A: I take it you're asking how to come up with a mathematical formula for the number of words of a particular length that don't violate the restriction about one letter appearing too many times in a row. It turns out there is not a closed-form formula for this (for general $n$ and $k$), but there are general methods that give pretty good approximations.

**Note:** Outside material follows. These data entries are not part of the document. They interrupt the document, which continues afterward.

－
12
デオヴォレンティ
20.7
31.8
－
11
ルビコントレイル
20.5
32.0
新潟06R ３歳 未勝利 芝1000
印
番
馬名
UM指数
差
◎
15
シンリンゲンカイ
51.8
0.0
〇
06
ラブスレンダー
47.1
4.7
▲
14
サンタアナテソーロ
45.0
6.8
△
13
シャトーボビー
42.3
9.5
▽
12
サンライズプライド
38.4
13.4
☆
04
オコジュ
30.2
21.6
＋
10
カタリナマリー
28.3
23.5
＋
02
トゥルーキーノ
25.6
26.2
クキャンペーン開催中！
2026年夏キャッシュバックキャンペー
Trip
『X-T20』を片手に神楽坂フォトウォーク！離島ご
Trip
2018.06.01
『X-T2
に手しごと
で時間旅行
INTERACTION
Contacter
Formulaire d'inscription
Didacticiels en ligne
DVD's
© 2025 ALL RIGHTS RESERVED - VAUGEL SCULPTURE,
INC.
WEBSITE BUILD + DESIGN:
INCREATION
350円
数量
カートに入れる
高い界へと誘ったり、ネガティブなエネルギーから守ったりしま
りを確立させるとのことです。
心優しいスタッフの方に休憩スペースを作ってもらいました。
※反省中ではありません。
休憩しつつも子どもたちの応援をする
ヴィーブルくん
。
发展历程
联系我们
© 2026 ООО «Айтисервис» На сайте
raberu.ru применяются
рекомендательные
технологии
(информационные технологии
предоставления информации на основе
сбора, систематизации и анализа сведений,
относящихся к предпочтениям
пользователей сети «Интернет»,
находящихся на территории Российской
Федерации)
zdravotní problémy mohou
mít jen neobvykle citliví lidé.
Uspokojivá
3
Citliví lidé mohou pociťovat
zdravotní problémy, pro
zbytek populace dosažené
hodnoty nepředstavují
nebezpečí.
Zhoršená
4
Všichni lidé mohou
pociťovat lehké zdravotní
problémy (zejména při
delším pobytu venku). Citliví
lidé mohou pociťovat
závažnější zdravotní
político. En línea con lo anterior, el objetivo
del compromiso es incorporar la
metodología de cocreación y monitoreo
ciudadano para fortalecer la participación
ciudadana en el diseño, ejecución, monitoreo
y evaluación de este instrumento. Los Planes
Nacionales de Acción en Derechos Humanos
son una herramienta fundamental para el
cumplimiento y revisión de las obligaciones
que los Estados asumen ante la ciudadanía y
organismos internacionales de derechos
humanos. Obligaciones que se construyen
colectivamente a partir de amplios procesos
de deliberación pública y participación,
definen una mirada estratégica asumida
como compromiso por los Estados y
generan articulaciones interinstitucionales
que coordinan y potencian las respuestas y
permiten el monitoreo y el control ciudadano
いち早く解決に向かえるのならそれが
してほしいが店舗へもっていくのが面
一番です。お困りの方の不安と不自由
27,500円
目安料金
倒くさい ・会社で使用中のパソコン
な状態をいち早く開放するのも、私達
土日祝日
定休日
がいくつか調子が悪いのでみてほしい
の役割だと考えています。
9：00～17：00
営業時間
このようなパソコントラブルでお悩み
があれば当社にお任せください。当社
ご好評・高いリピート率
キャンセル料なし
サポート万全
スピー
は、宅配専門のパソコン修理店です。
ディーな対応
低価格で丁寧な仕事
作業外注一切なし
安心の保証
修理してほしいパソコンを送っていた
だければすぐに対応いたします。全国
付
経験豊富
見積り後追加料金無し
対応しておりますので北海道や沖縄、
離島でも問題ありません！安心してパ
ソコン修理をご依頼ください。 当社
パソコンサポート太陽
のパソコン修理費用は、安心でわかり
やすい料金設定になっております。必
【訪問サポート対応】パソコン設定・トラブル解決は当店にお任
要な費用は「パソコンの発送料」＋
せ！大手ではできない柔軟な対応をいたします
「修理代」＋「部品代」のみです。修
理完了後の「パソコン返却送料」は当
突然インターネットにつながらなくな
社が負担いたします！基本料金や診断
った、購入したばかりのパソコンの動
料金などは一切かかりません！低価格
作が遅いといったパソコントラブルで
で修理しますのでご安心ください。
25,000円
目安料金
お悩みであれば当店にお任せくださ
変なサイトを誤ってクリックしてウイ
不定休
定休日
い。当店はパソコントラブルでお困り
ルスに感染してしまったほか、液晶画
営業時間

So, let $a_n$ be the number of words of length $n$ from the two-letter alphabet $\{a,b\}$ so that the $b$ never appears more than $k$ times in a row (and call these type of words valid). Each valid word can be uniquely decomposed by stripping off the at most $k$ $b$'s at the beginning of the word, which must be followed by a single $a$, which is then followed by a shorter valid word. Therefore, 
$$a_n=\sum_{j=0}^ka_{n-(j+1)}\text{ for }n\ge k+1  $$
and
$$a_0=1,\; a_1=2,\;\ldots\;,a_k=2^k.$$
This recurrence relation is easy to code up, if that's all you want to do. However, your question comes down to solving this recurrence relation. It is of $k$th order, linear, and has constant coefficients. (If $k=1$, it gives the Fibonacci numbers.) There are many ways to solve recurrence relations of this type---my personal favorite is with generating functions. Whatever the $a_n$'s turn out to be, you define the generating function $f(x)=\sum_{n\ge0}a_nx^n$ and then transform the recurrence relation to a statement about the generating function itself. In this case it turns out to be
$$f(x)-1=\sum_{j=0}^k x^{j+1}f(x). $$
Solving this gives
$$f(x)=\frac{1-x}{1-2x+x^{k+2}}.$$
The last step in order to get a formula for $a_n$ is to extract the coefficient of $x^n$ in $f(x)$. Unfortunately, you can't do this exactly since the denominator of $f$ doesn't factor nicely. However, if you want to follow up the problem, you can get a reasonable approximation by getting a good estimate for the smallest root $\alpha$ of $1-2x+x^{k+2}$, say with Newton's method, which is just shy of $1/2$. Then, $a_n\sim 1/\alpha^n$.